Ringfort (Rath), Lisduff, Co. Sligo
Co. Sligo |
Ringforts
What makes this small rath in County Sligo quietly interesting is not its size but its structure.
A rath is a ringfort, the kind of enclosed homestead that early medieval farmers built across Ireland in their thousands, typically a single bank and ditch around a dwelling. The one at Lisduff has three. Set on the level summit of a broad, east-west ridge in gently undulating pasture, the site presents a raised circular area just 22 metres across, yet it is wrapped in a concentric arrangement of three separate banks of earth and stone, each separated from the next by a berm, the flat shelf of ground that sits between a bank and what was once a fosse, or ditch, now largely in-filled. The outermost of the three banks survives mainly on the south-west to north-west arc of the site, with only faint traces elsewhere, while the middle bank has been significantly eroded away between the north-west and north-east.

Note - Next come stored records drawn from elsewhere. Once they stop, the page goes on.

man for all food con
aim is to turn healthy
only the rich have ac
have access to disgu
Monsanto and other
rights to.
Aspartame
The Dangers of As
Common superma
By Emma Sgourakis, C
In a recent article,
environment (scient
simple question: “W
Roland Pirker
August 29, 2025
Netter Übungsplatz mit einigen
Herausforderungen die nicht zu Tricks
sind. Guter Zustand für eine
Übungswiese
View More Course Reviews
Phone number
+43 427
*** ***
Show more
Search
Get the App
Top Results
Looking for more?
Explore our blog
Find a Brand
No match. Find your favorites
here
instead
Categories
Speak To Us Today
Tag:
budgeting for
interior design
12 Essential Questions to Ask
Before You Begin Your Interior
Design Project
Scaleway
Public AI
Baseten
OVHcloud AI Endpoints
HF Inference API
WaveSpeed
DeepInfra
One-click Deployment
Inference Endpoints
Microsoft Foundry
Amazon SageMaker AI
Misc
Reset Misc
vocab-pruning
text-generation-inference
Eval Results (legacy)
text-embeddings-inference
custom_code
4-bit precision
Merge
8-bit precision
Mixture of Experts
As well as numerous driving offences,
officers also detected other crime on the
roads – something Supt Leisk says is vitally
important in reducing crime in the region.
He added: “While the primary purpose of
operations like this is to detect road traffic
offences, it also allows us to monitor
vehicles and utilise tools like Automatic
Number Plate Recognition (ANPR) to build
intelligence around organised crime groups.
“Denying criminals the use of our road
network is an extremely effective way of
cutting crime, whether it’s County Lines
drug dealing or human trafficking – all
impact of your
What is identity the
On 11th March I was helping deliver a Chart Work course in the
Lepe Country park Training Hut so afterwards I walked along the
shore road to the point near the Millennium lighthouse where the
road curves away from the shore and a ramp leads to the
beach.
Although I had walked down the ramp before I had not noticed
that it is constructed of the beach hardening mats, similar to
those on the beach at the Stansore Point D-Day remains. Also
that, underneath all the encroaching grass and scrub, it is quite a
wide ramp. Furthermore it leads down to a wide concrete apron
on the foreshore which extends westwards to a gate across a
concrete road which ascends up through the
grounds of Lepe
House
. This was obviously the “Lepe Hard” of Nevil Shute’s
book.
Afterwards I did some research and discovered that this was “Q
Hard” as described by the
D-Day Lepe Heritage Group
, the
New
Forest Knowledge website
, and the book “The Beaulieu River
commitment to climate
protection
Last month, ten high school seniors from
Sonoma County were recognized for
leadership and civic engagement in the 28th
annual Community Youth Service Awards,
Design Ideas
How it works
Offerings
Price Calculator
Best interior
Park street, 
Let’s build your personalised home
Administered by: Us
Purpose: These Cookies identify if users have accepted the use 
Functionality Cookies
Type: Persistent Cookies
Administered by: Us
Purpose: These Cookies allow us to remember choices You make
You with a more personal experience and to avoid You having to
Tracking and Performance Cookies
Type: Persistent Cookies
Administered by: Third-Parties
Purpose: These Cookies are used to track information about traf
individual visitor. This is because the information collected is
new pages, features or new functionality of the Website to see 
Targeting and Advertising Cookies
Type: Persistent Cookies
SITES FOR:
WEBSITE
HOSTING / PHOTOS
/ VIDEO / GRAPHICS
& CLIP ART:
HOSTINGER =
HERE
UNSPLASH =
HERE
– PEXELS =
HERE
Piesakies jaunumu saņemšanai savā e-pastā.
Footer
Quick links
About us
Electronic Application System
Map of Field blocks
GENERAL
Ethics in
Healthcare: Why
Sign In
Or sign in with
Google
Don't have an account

One detail lifts the site out of the ordinary: a large glacial erratic, a boulder deposited by ice-sheet movement during the last glaciation and composed of conglomerate, has been incorporated directly into the innermost bank on the western side. The block measures roughly 1.4 cubic metres, a substantial lump of stone that whoever built the rath apparently decided to work around rather than remove, folding it into the fabric of the enclosure itself. Whether this was simple practicality or something more deliberate is impossible to say now. There are two breaks in the inner bank, one to the east at about 2 metres wide and one to the south at 4 metres, but neither corresponds to an opposing gap in the second bank, which means neither is likely to represent the original entrance. That entrance, wherever it once was, is no longer recognisable on the ground.